Interestingly Green et al, in contrast to Weinshenker et al, found the wild-type C allele (or the "low-producer" genotype), which was under-transmitted in our study, was associated with a milder disease course. EAE and human drug response data suggest high TGFβ1 expression would be protective 5253545556. Green et al 50 also found strong linkage disequilibrium (LD) existing between the SNP at position -508 and the codon 10 SNP and partial LD with two other codon changing SNPs, which may result in an altered function of the translated protein, which may in turn be the cause of the association with susceptibility found in our study. Neither Green et al (2001), nor Weinshenker et al (2001), found an association between the -508 SNP and MS susceptibility (Table 5). A final assessment of the significance of TGFβ1 as a risk factor will be possible after larger, multiple cohorts have been studied, with informed stratification for clinical parameters, and after testing of epistatic interactions.

TGFβ1 is a multifunctional growth factor with demonstrable immunosuppressive effects on a number of cells including B cells, CD4+ T cells (Th1 and Th2), CD8+ cytotoxic T lymphocytes, natural killer cells and macrophages 57 and has been recently been implicated as a key factor in the differentiation of Th17 and T regulatory cells 58. The full significance of TGFβ1-mediated effects on immune responses is still incompletely understood, but have been implicated in MS pathogenesis, with some studies finding reduced TGFβ1 levels during a relapse and an increase during remission 59606162. However, it has also been reported that TGFβ1 levels increase during remission and even more so during relapse and in progressive patients 63.

This study is the first to investigate the ALOX5 promoter variations in MS patients. We did not identify any association between the variant 5'UTR alleles and MS, suggesting that these insertion/deletion (in/del) variants in the Sp1/Egr-1 binding sites are not pathogenic in MS, and may not be the cause of the increased ALOX5 expression measured in MS patients by microarray analysis. However, extensive quantitative studies would be needed to confirm this. As mentioned previously, our small sample size does not exclude this in/del as an appreciable risk factor. It is possible that in MS, as found in asthma 64, these promoter variations may affect disease modification rather than disease susceptibility – an idea worthy of further investigation if ALOX5 inhibitors were considered for MS treatment.
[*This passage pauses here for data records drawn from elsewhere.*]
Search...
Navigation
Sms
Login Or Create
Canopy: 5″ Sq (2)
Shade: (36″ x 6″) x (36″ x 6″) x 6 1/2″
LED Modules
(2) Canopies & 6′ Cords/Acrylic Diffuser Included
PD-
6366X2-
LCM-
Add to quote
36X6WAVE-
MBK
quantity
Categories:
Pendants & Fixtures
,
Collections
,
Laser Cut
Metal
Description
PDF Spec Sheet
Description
Of the 38 genes implicated in MS susceptibility on the first screen in the recently published whole genome screen, four were in the dysregulated gene sets identified here (Table 2). Two of these four genes were further supported as associated with MS susceptibility in their replication study: CD58 and DBC1. CD58, in common with the most associated genes from that and other studies 8910, IL7Rα and IL2Rα, affects regulatory T cell (Treg) differentiation and proliferation. TGFβ1 is essential for Treg differentiation. The up-regulation of CD58 in remission is consistent with the evidence that the protective allele is associated with higher CD58 expression, and that CD58 promotes Treg differentiation. Gene expression and genotyping data therefore further implicate Tregs in MS pathogenesis. Notably, the two most associated genes from the IMSGC study, IL7Rα and IL2Rα, were not detected as dysregulated in whole blood. DBC1 is anti-proliferative 65, so that the higher expression observed in remission is consistent with an immunosuppressive function.